-- TASK --
Below are records; copy every line in them that holds the word "with".

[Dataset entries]
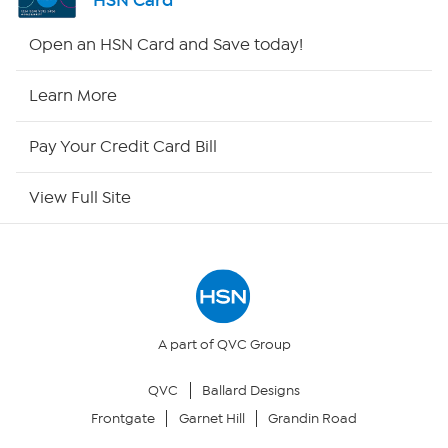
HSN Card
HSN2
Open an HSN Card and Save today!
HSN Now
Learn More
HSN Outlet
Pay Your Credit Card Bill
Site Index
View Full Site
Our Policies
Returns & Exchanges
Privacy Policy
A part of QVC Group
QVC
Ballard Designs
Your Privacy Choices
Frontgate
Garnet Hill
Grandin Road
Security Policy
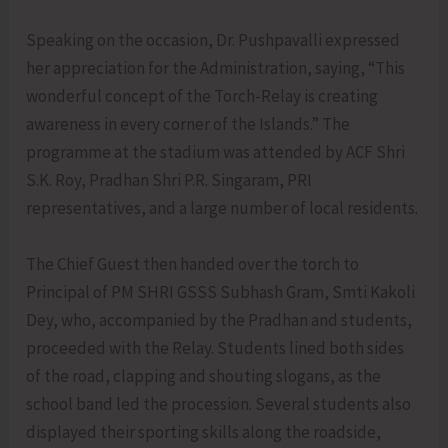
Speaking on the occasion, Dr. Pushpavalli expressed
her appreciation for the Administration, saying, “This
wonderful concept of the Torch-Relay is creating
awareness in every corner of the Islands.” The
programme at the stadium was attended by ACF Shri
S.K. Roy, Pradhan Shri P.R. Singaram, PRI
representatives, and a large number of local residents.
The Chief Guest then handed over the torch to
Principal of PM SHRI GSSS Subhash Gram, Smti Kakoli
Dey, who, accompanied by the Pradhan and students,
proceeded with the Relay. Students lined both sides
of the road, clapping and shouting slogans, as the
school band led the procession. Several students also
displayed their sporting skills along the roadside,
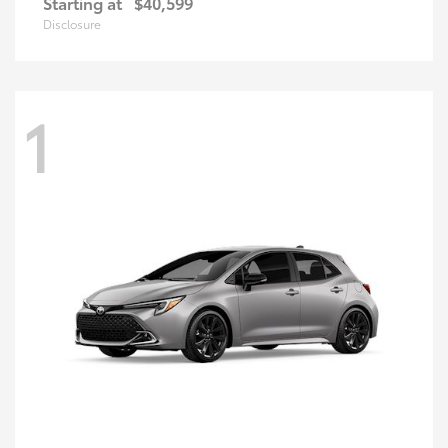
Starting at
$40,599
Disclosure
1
...
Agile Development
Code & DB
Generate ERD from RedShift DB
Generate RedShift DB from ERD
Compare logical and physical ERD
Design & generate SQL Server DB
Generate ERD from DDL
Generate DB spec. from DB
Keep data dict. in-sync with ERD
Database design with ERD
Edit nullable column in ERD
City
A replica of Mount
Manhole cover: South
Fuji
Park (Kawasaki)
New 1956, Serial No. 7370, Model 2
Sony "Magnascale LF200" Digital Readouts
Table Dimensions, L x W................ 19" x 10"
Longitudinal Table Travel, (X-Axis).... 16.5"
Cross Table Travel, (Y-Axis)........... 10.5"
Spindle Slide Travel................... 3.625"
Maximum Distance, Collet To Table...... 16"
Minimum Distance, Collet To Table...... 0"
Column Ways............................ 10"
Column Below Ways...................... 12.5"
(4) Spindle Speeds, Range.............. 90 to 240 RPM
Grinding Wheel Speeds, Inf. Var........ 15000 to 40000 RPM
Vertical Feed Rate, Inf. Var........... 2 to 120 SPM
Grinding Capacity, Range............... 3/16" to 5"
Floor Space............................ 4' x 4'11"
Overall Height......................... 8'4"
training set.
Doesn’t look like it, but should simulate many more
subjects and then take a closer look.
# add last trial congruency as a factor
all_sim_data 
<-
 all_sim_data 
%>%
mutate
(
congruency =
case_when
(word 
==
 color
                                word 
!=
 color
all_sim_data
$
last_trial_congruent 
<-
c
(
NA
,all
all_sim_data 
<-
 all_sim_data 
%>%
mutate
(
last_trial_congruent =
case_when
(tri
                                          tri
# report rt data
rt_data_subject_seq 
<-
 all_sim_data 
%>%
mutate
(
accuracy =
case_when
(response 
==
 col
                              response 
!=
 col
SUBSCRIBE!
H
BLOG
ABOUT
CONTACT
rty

-- REPLY TO THE EXERCISE --
proceeded with the Relay. Students lined both sides
Keep data dict. in-sync with ERD
Database design with ERD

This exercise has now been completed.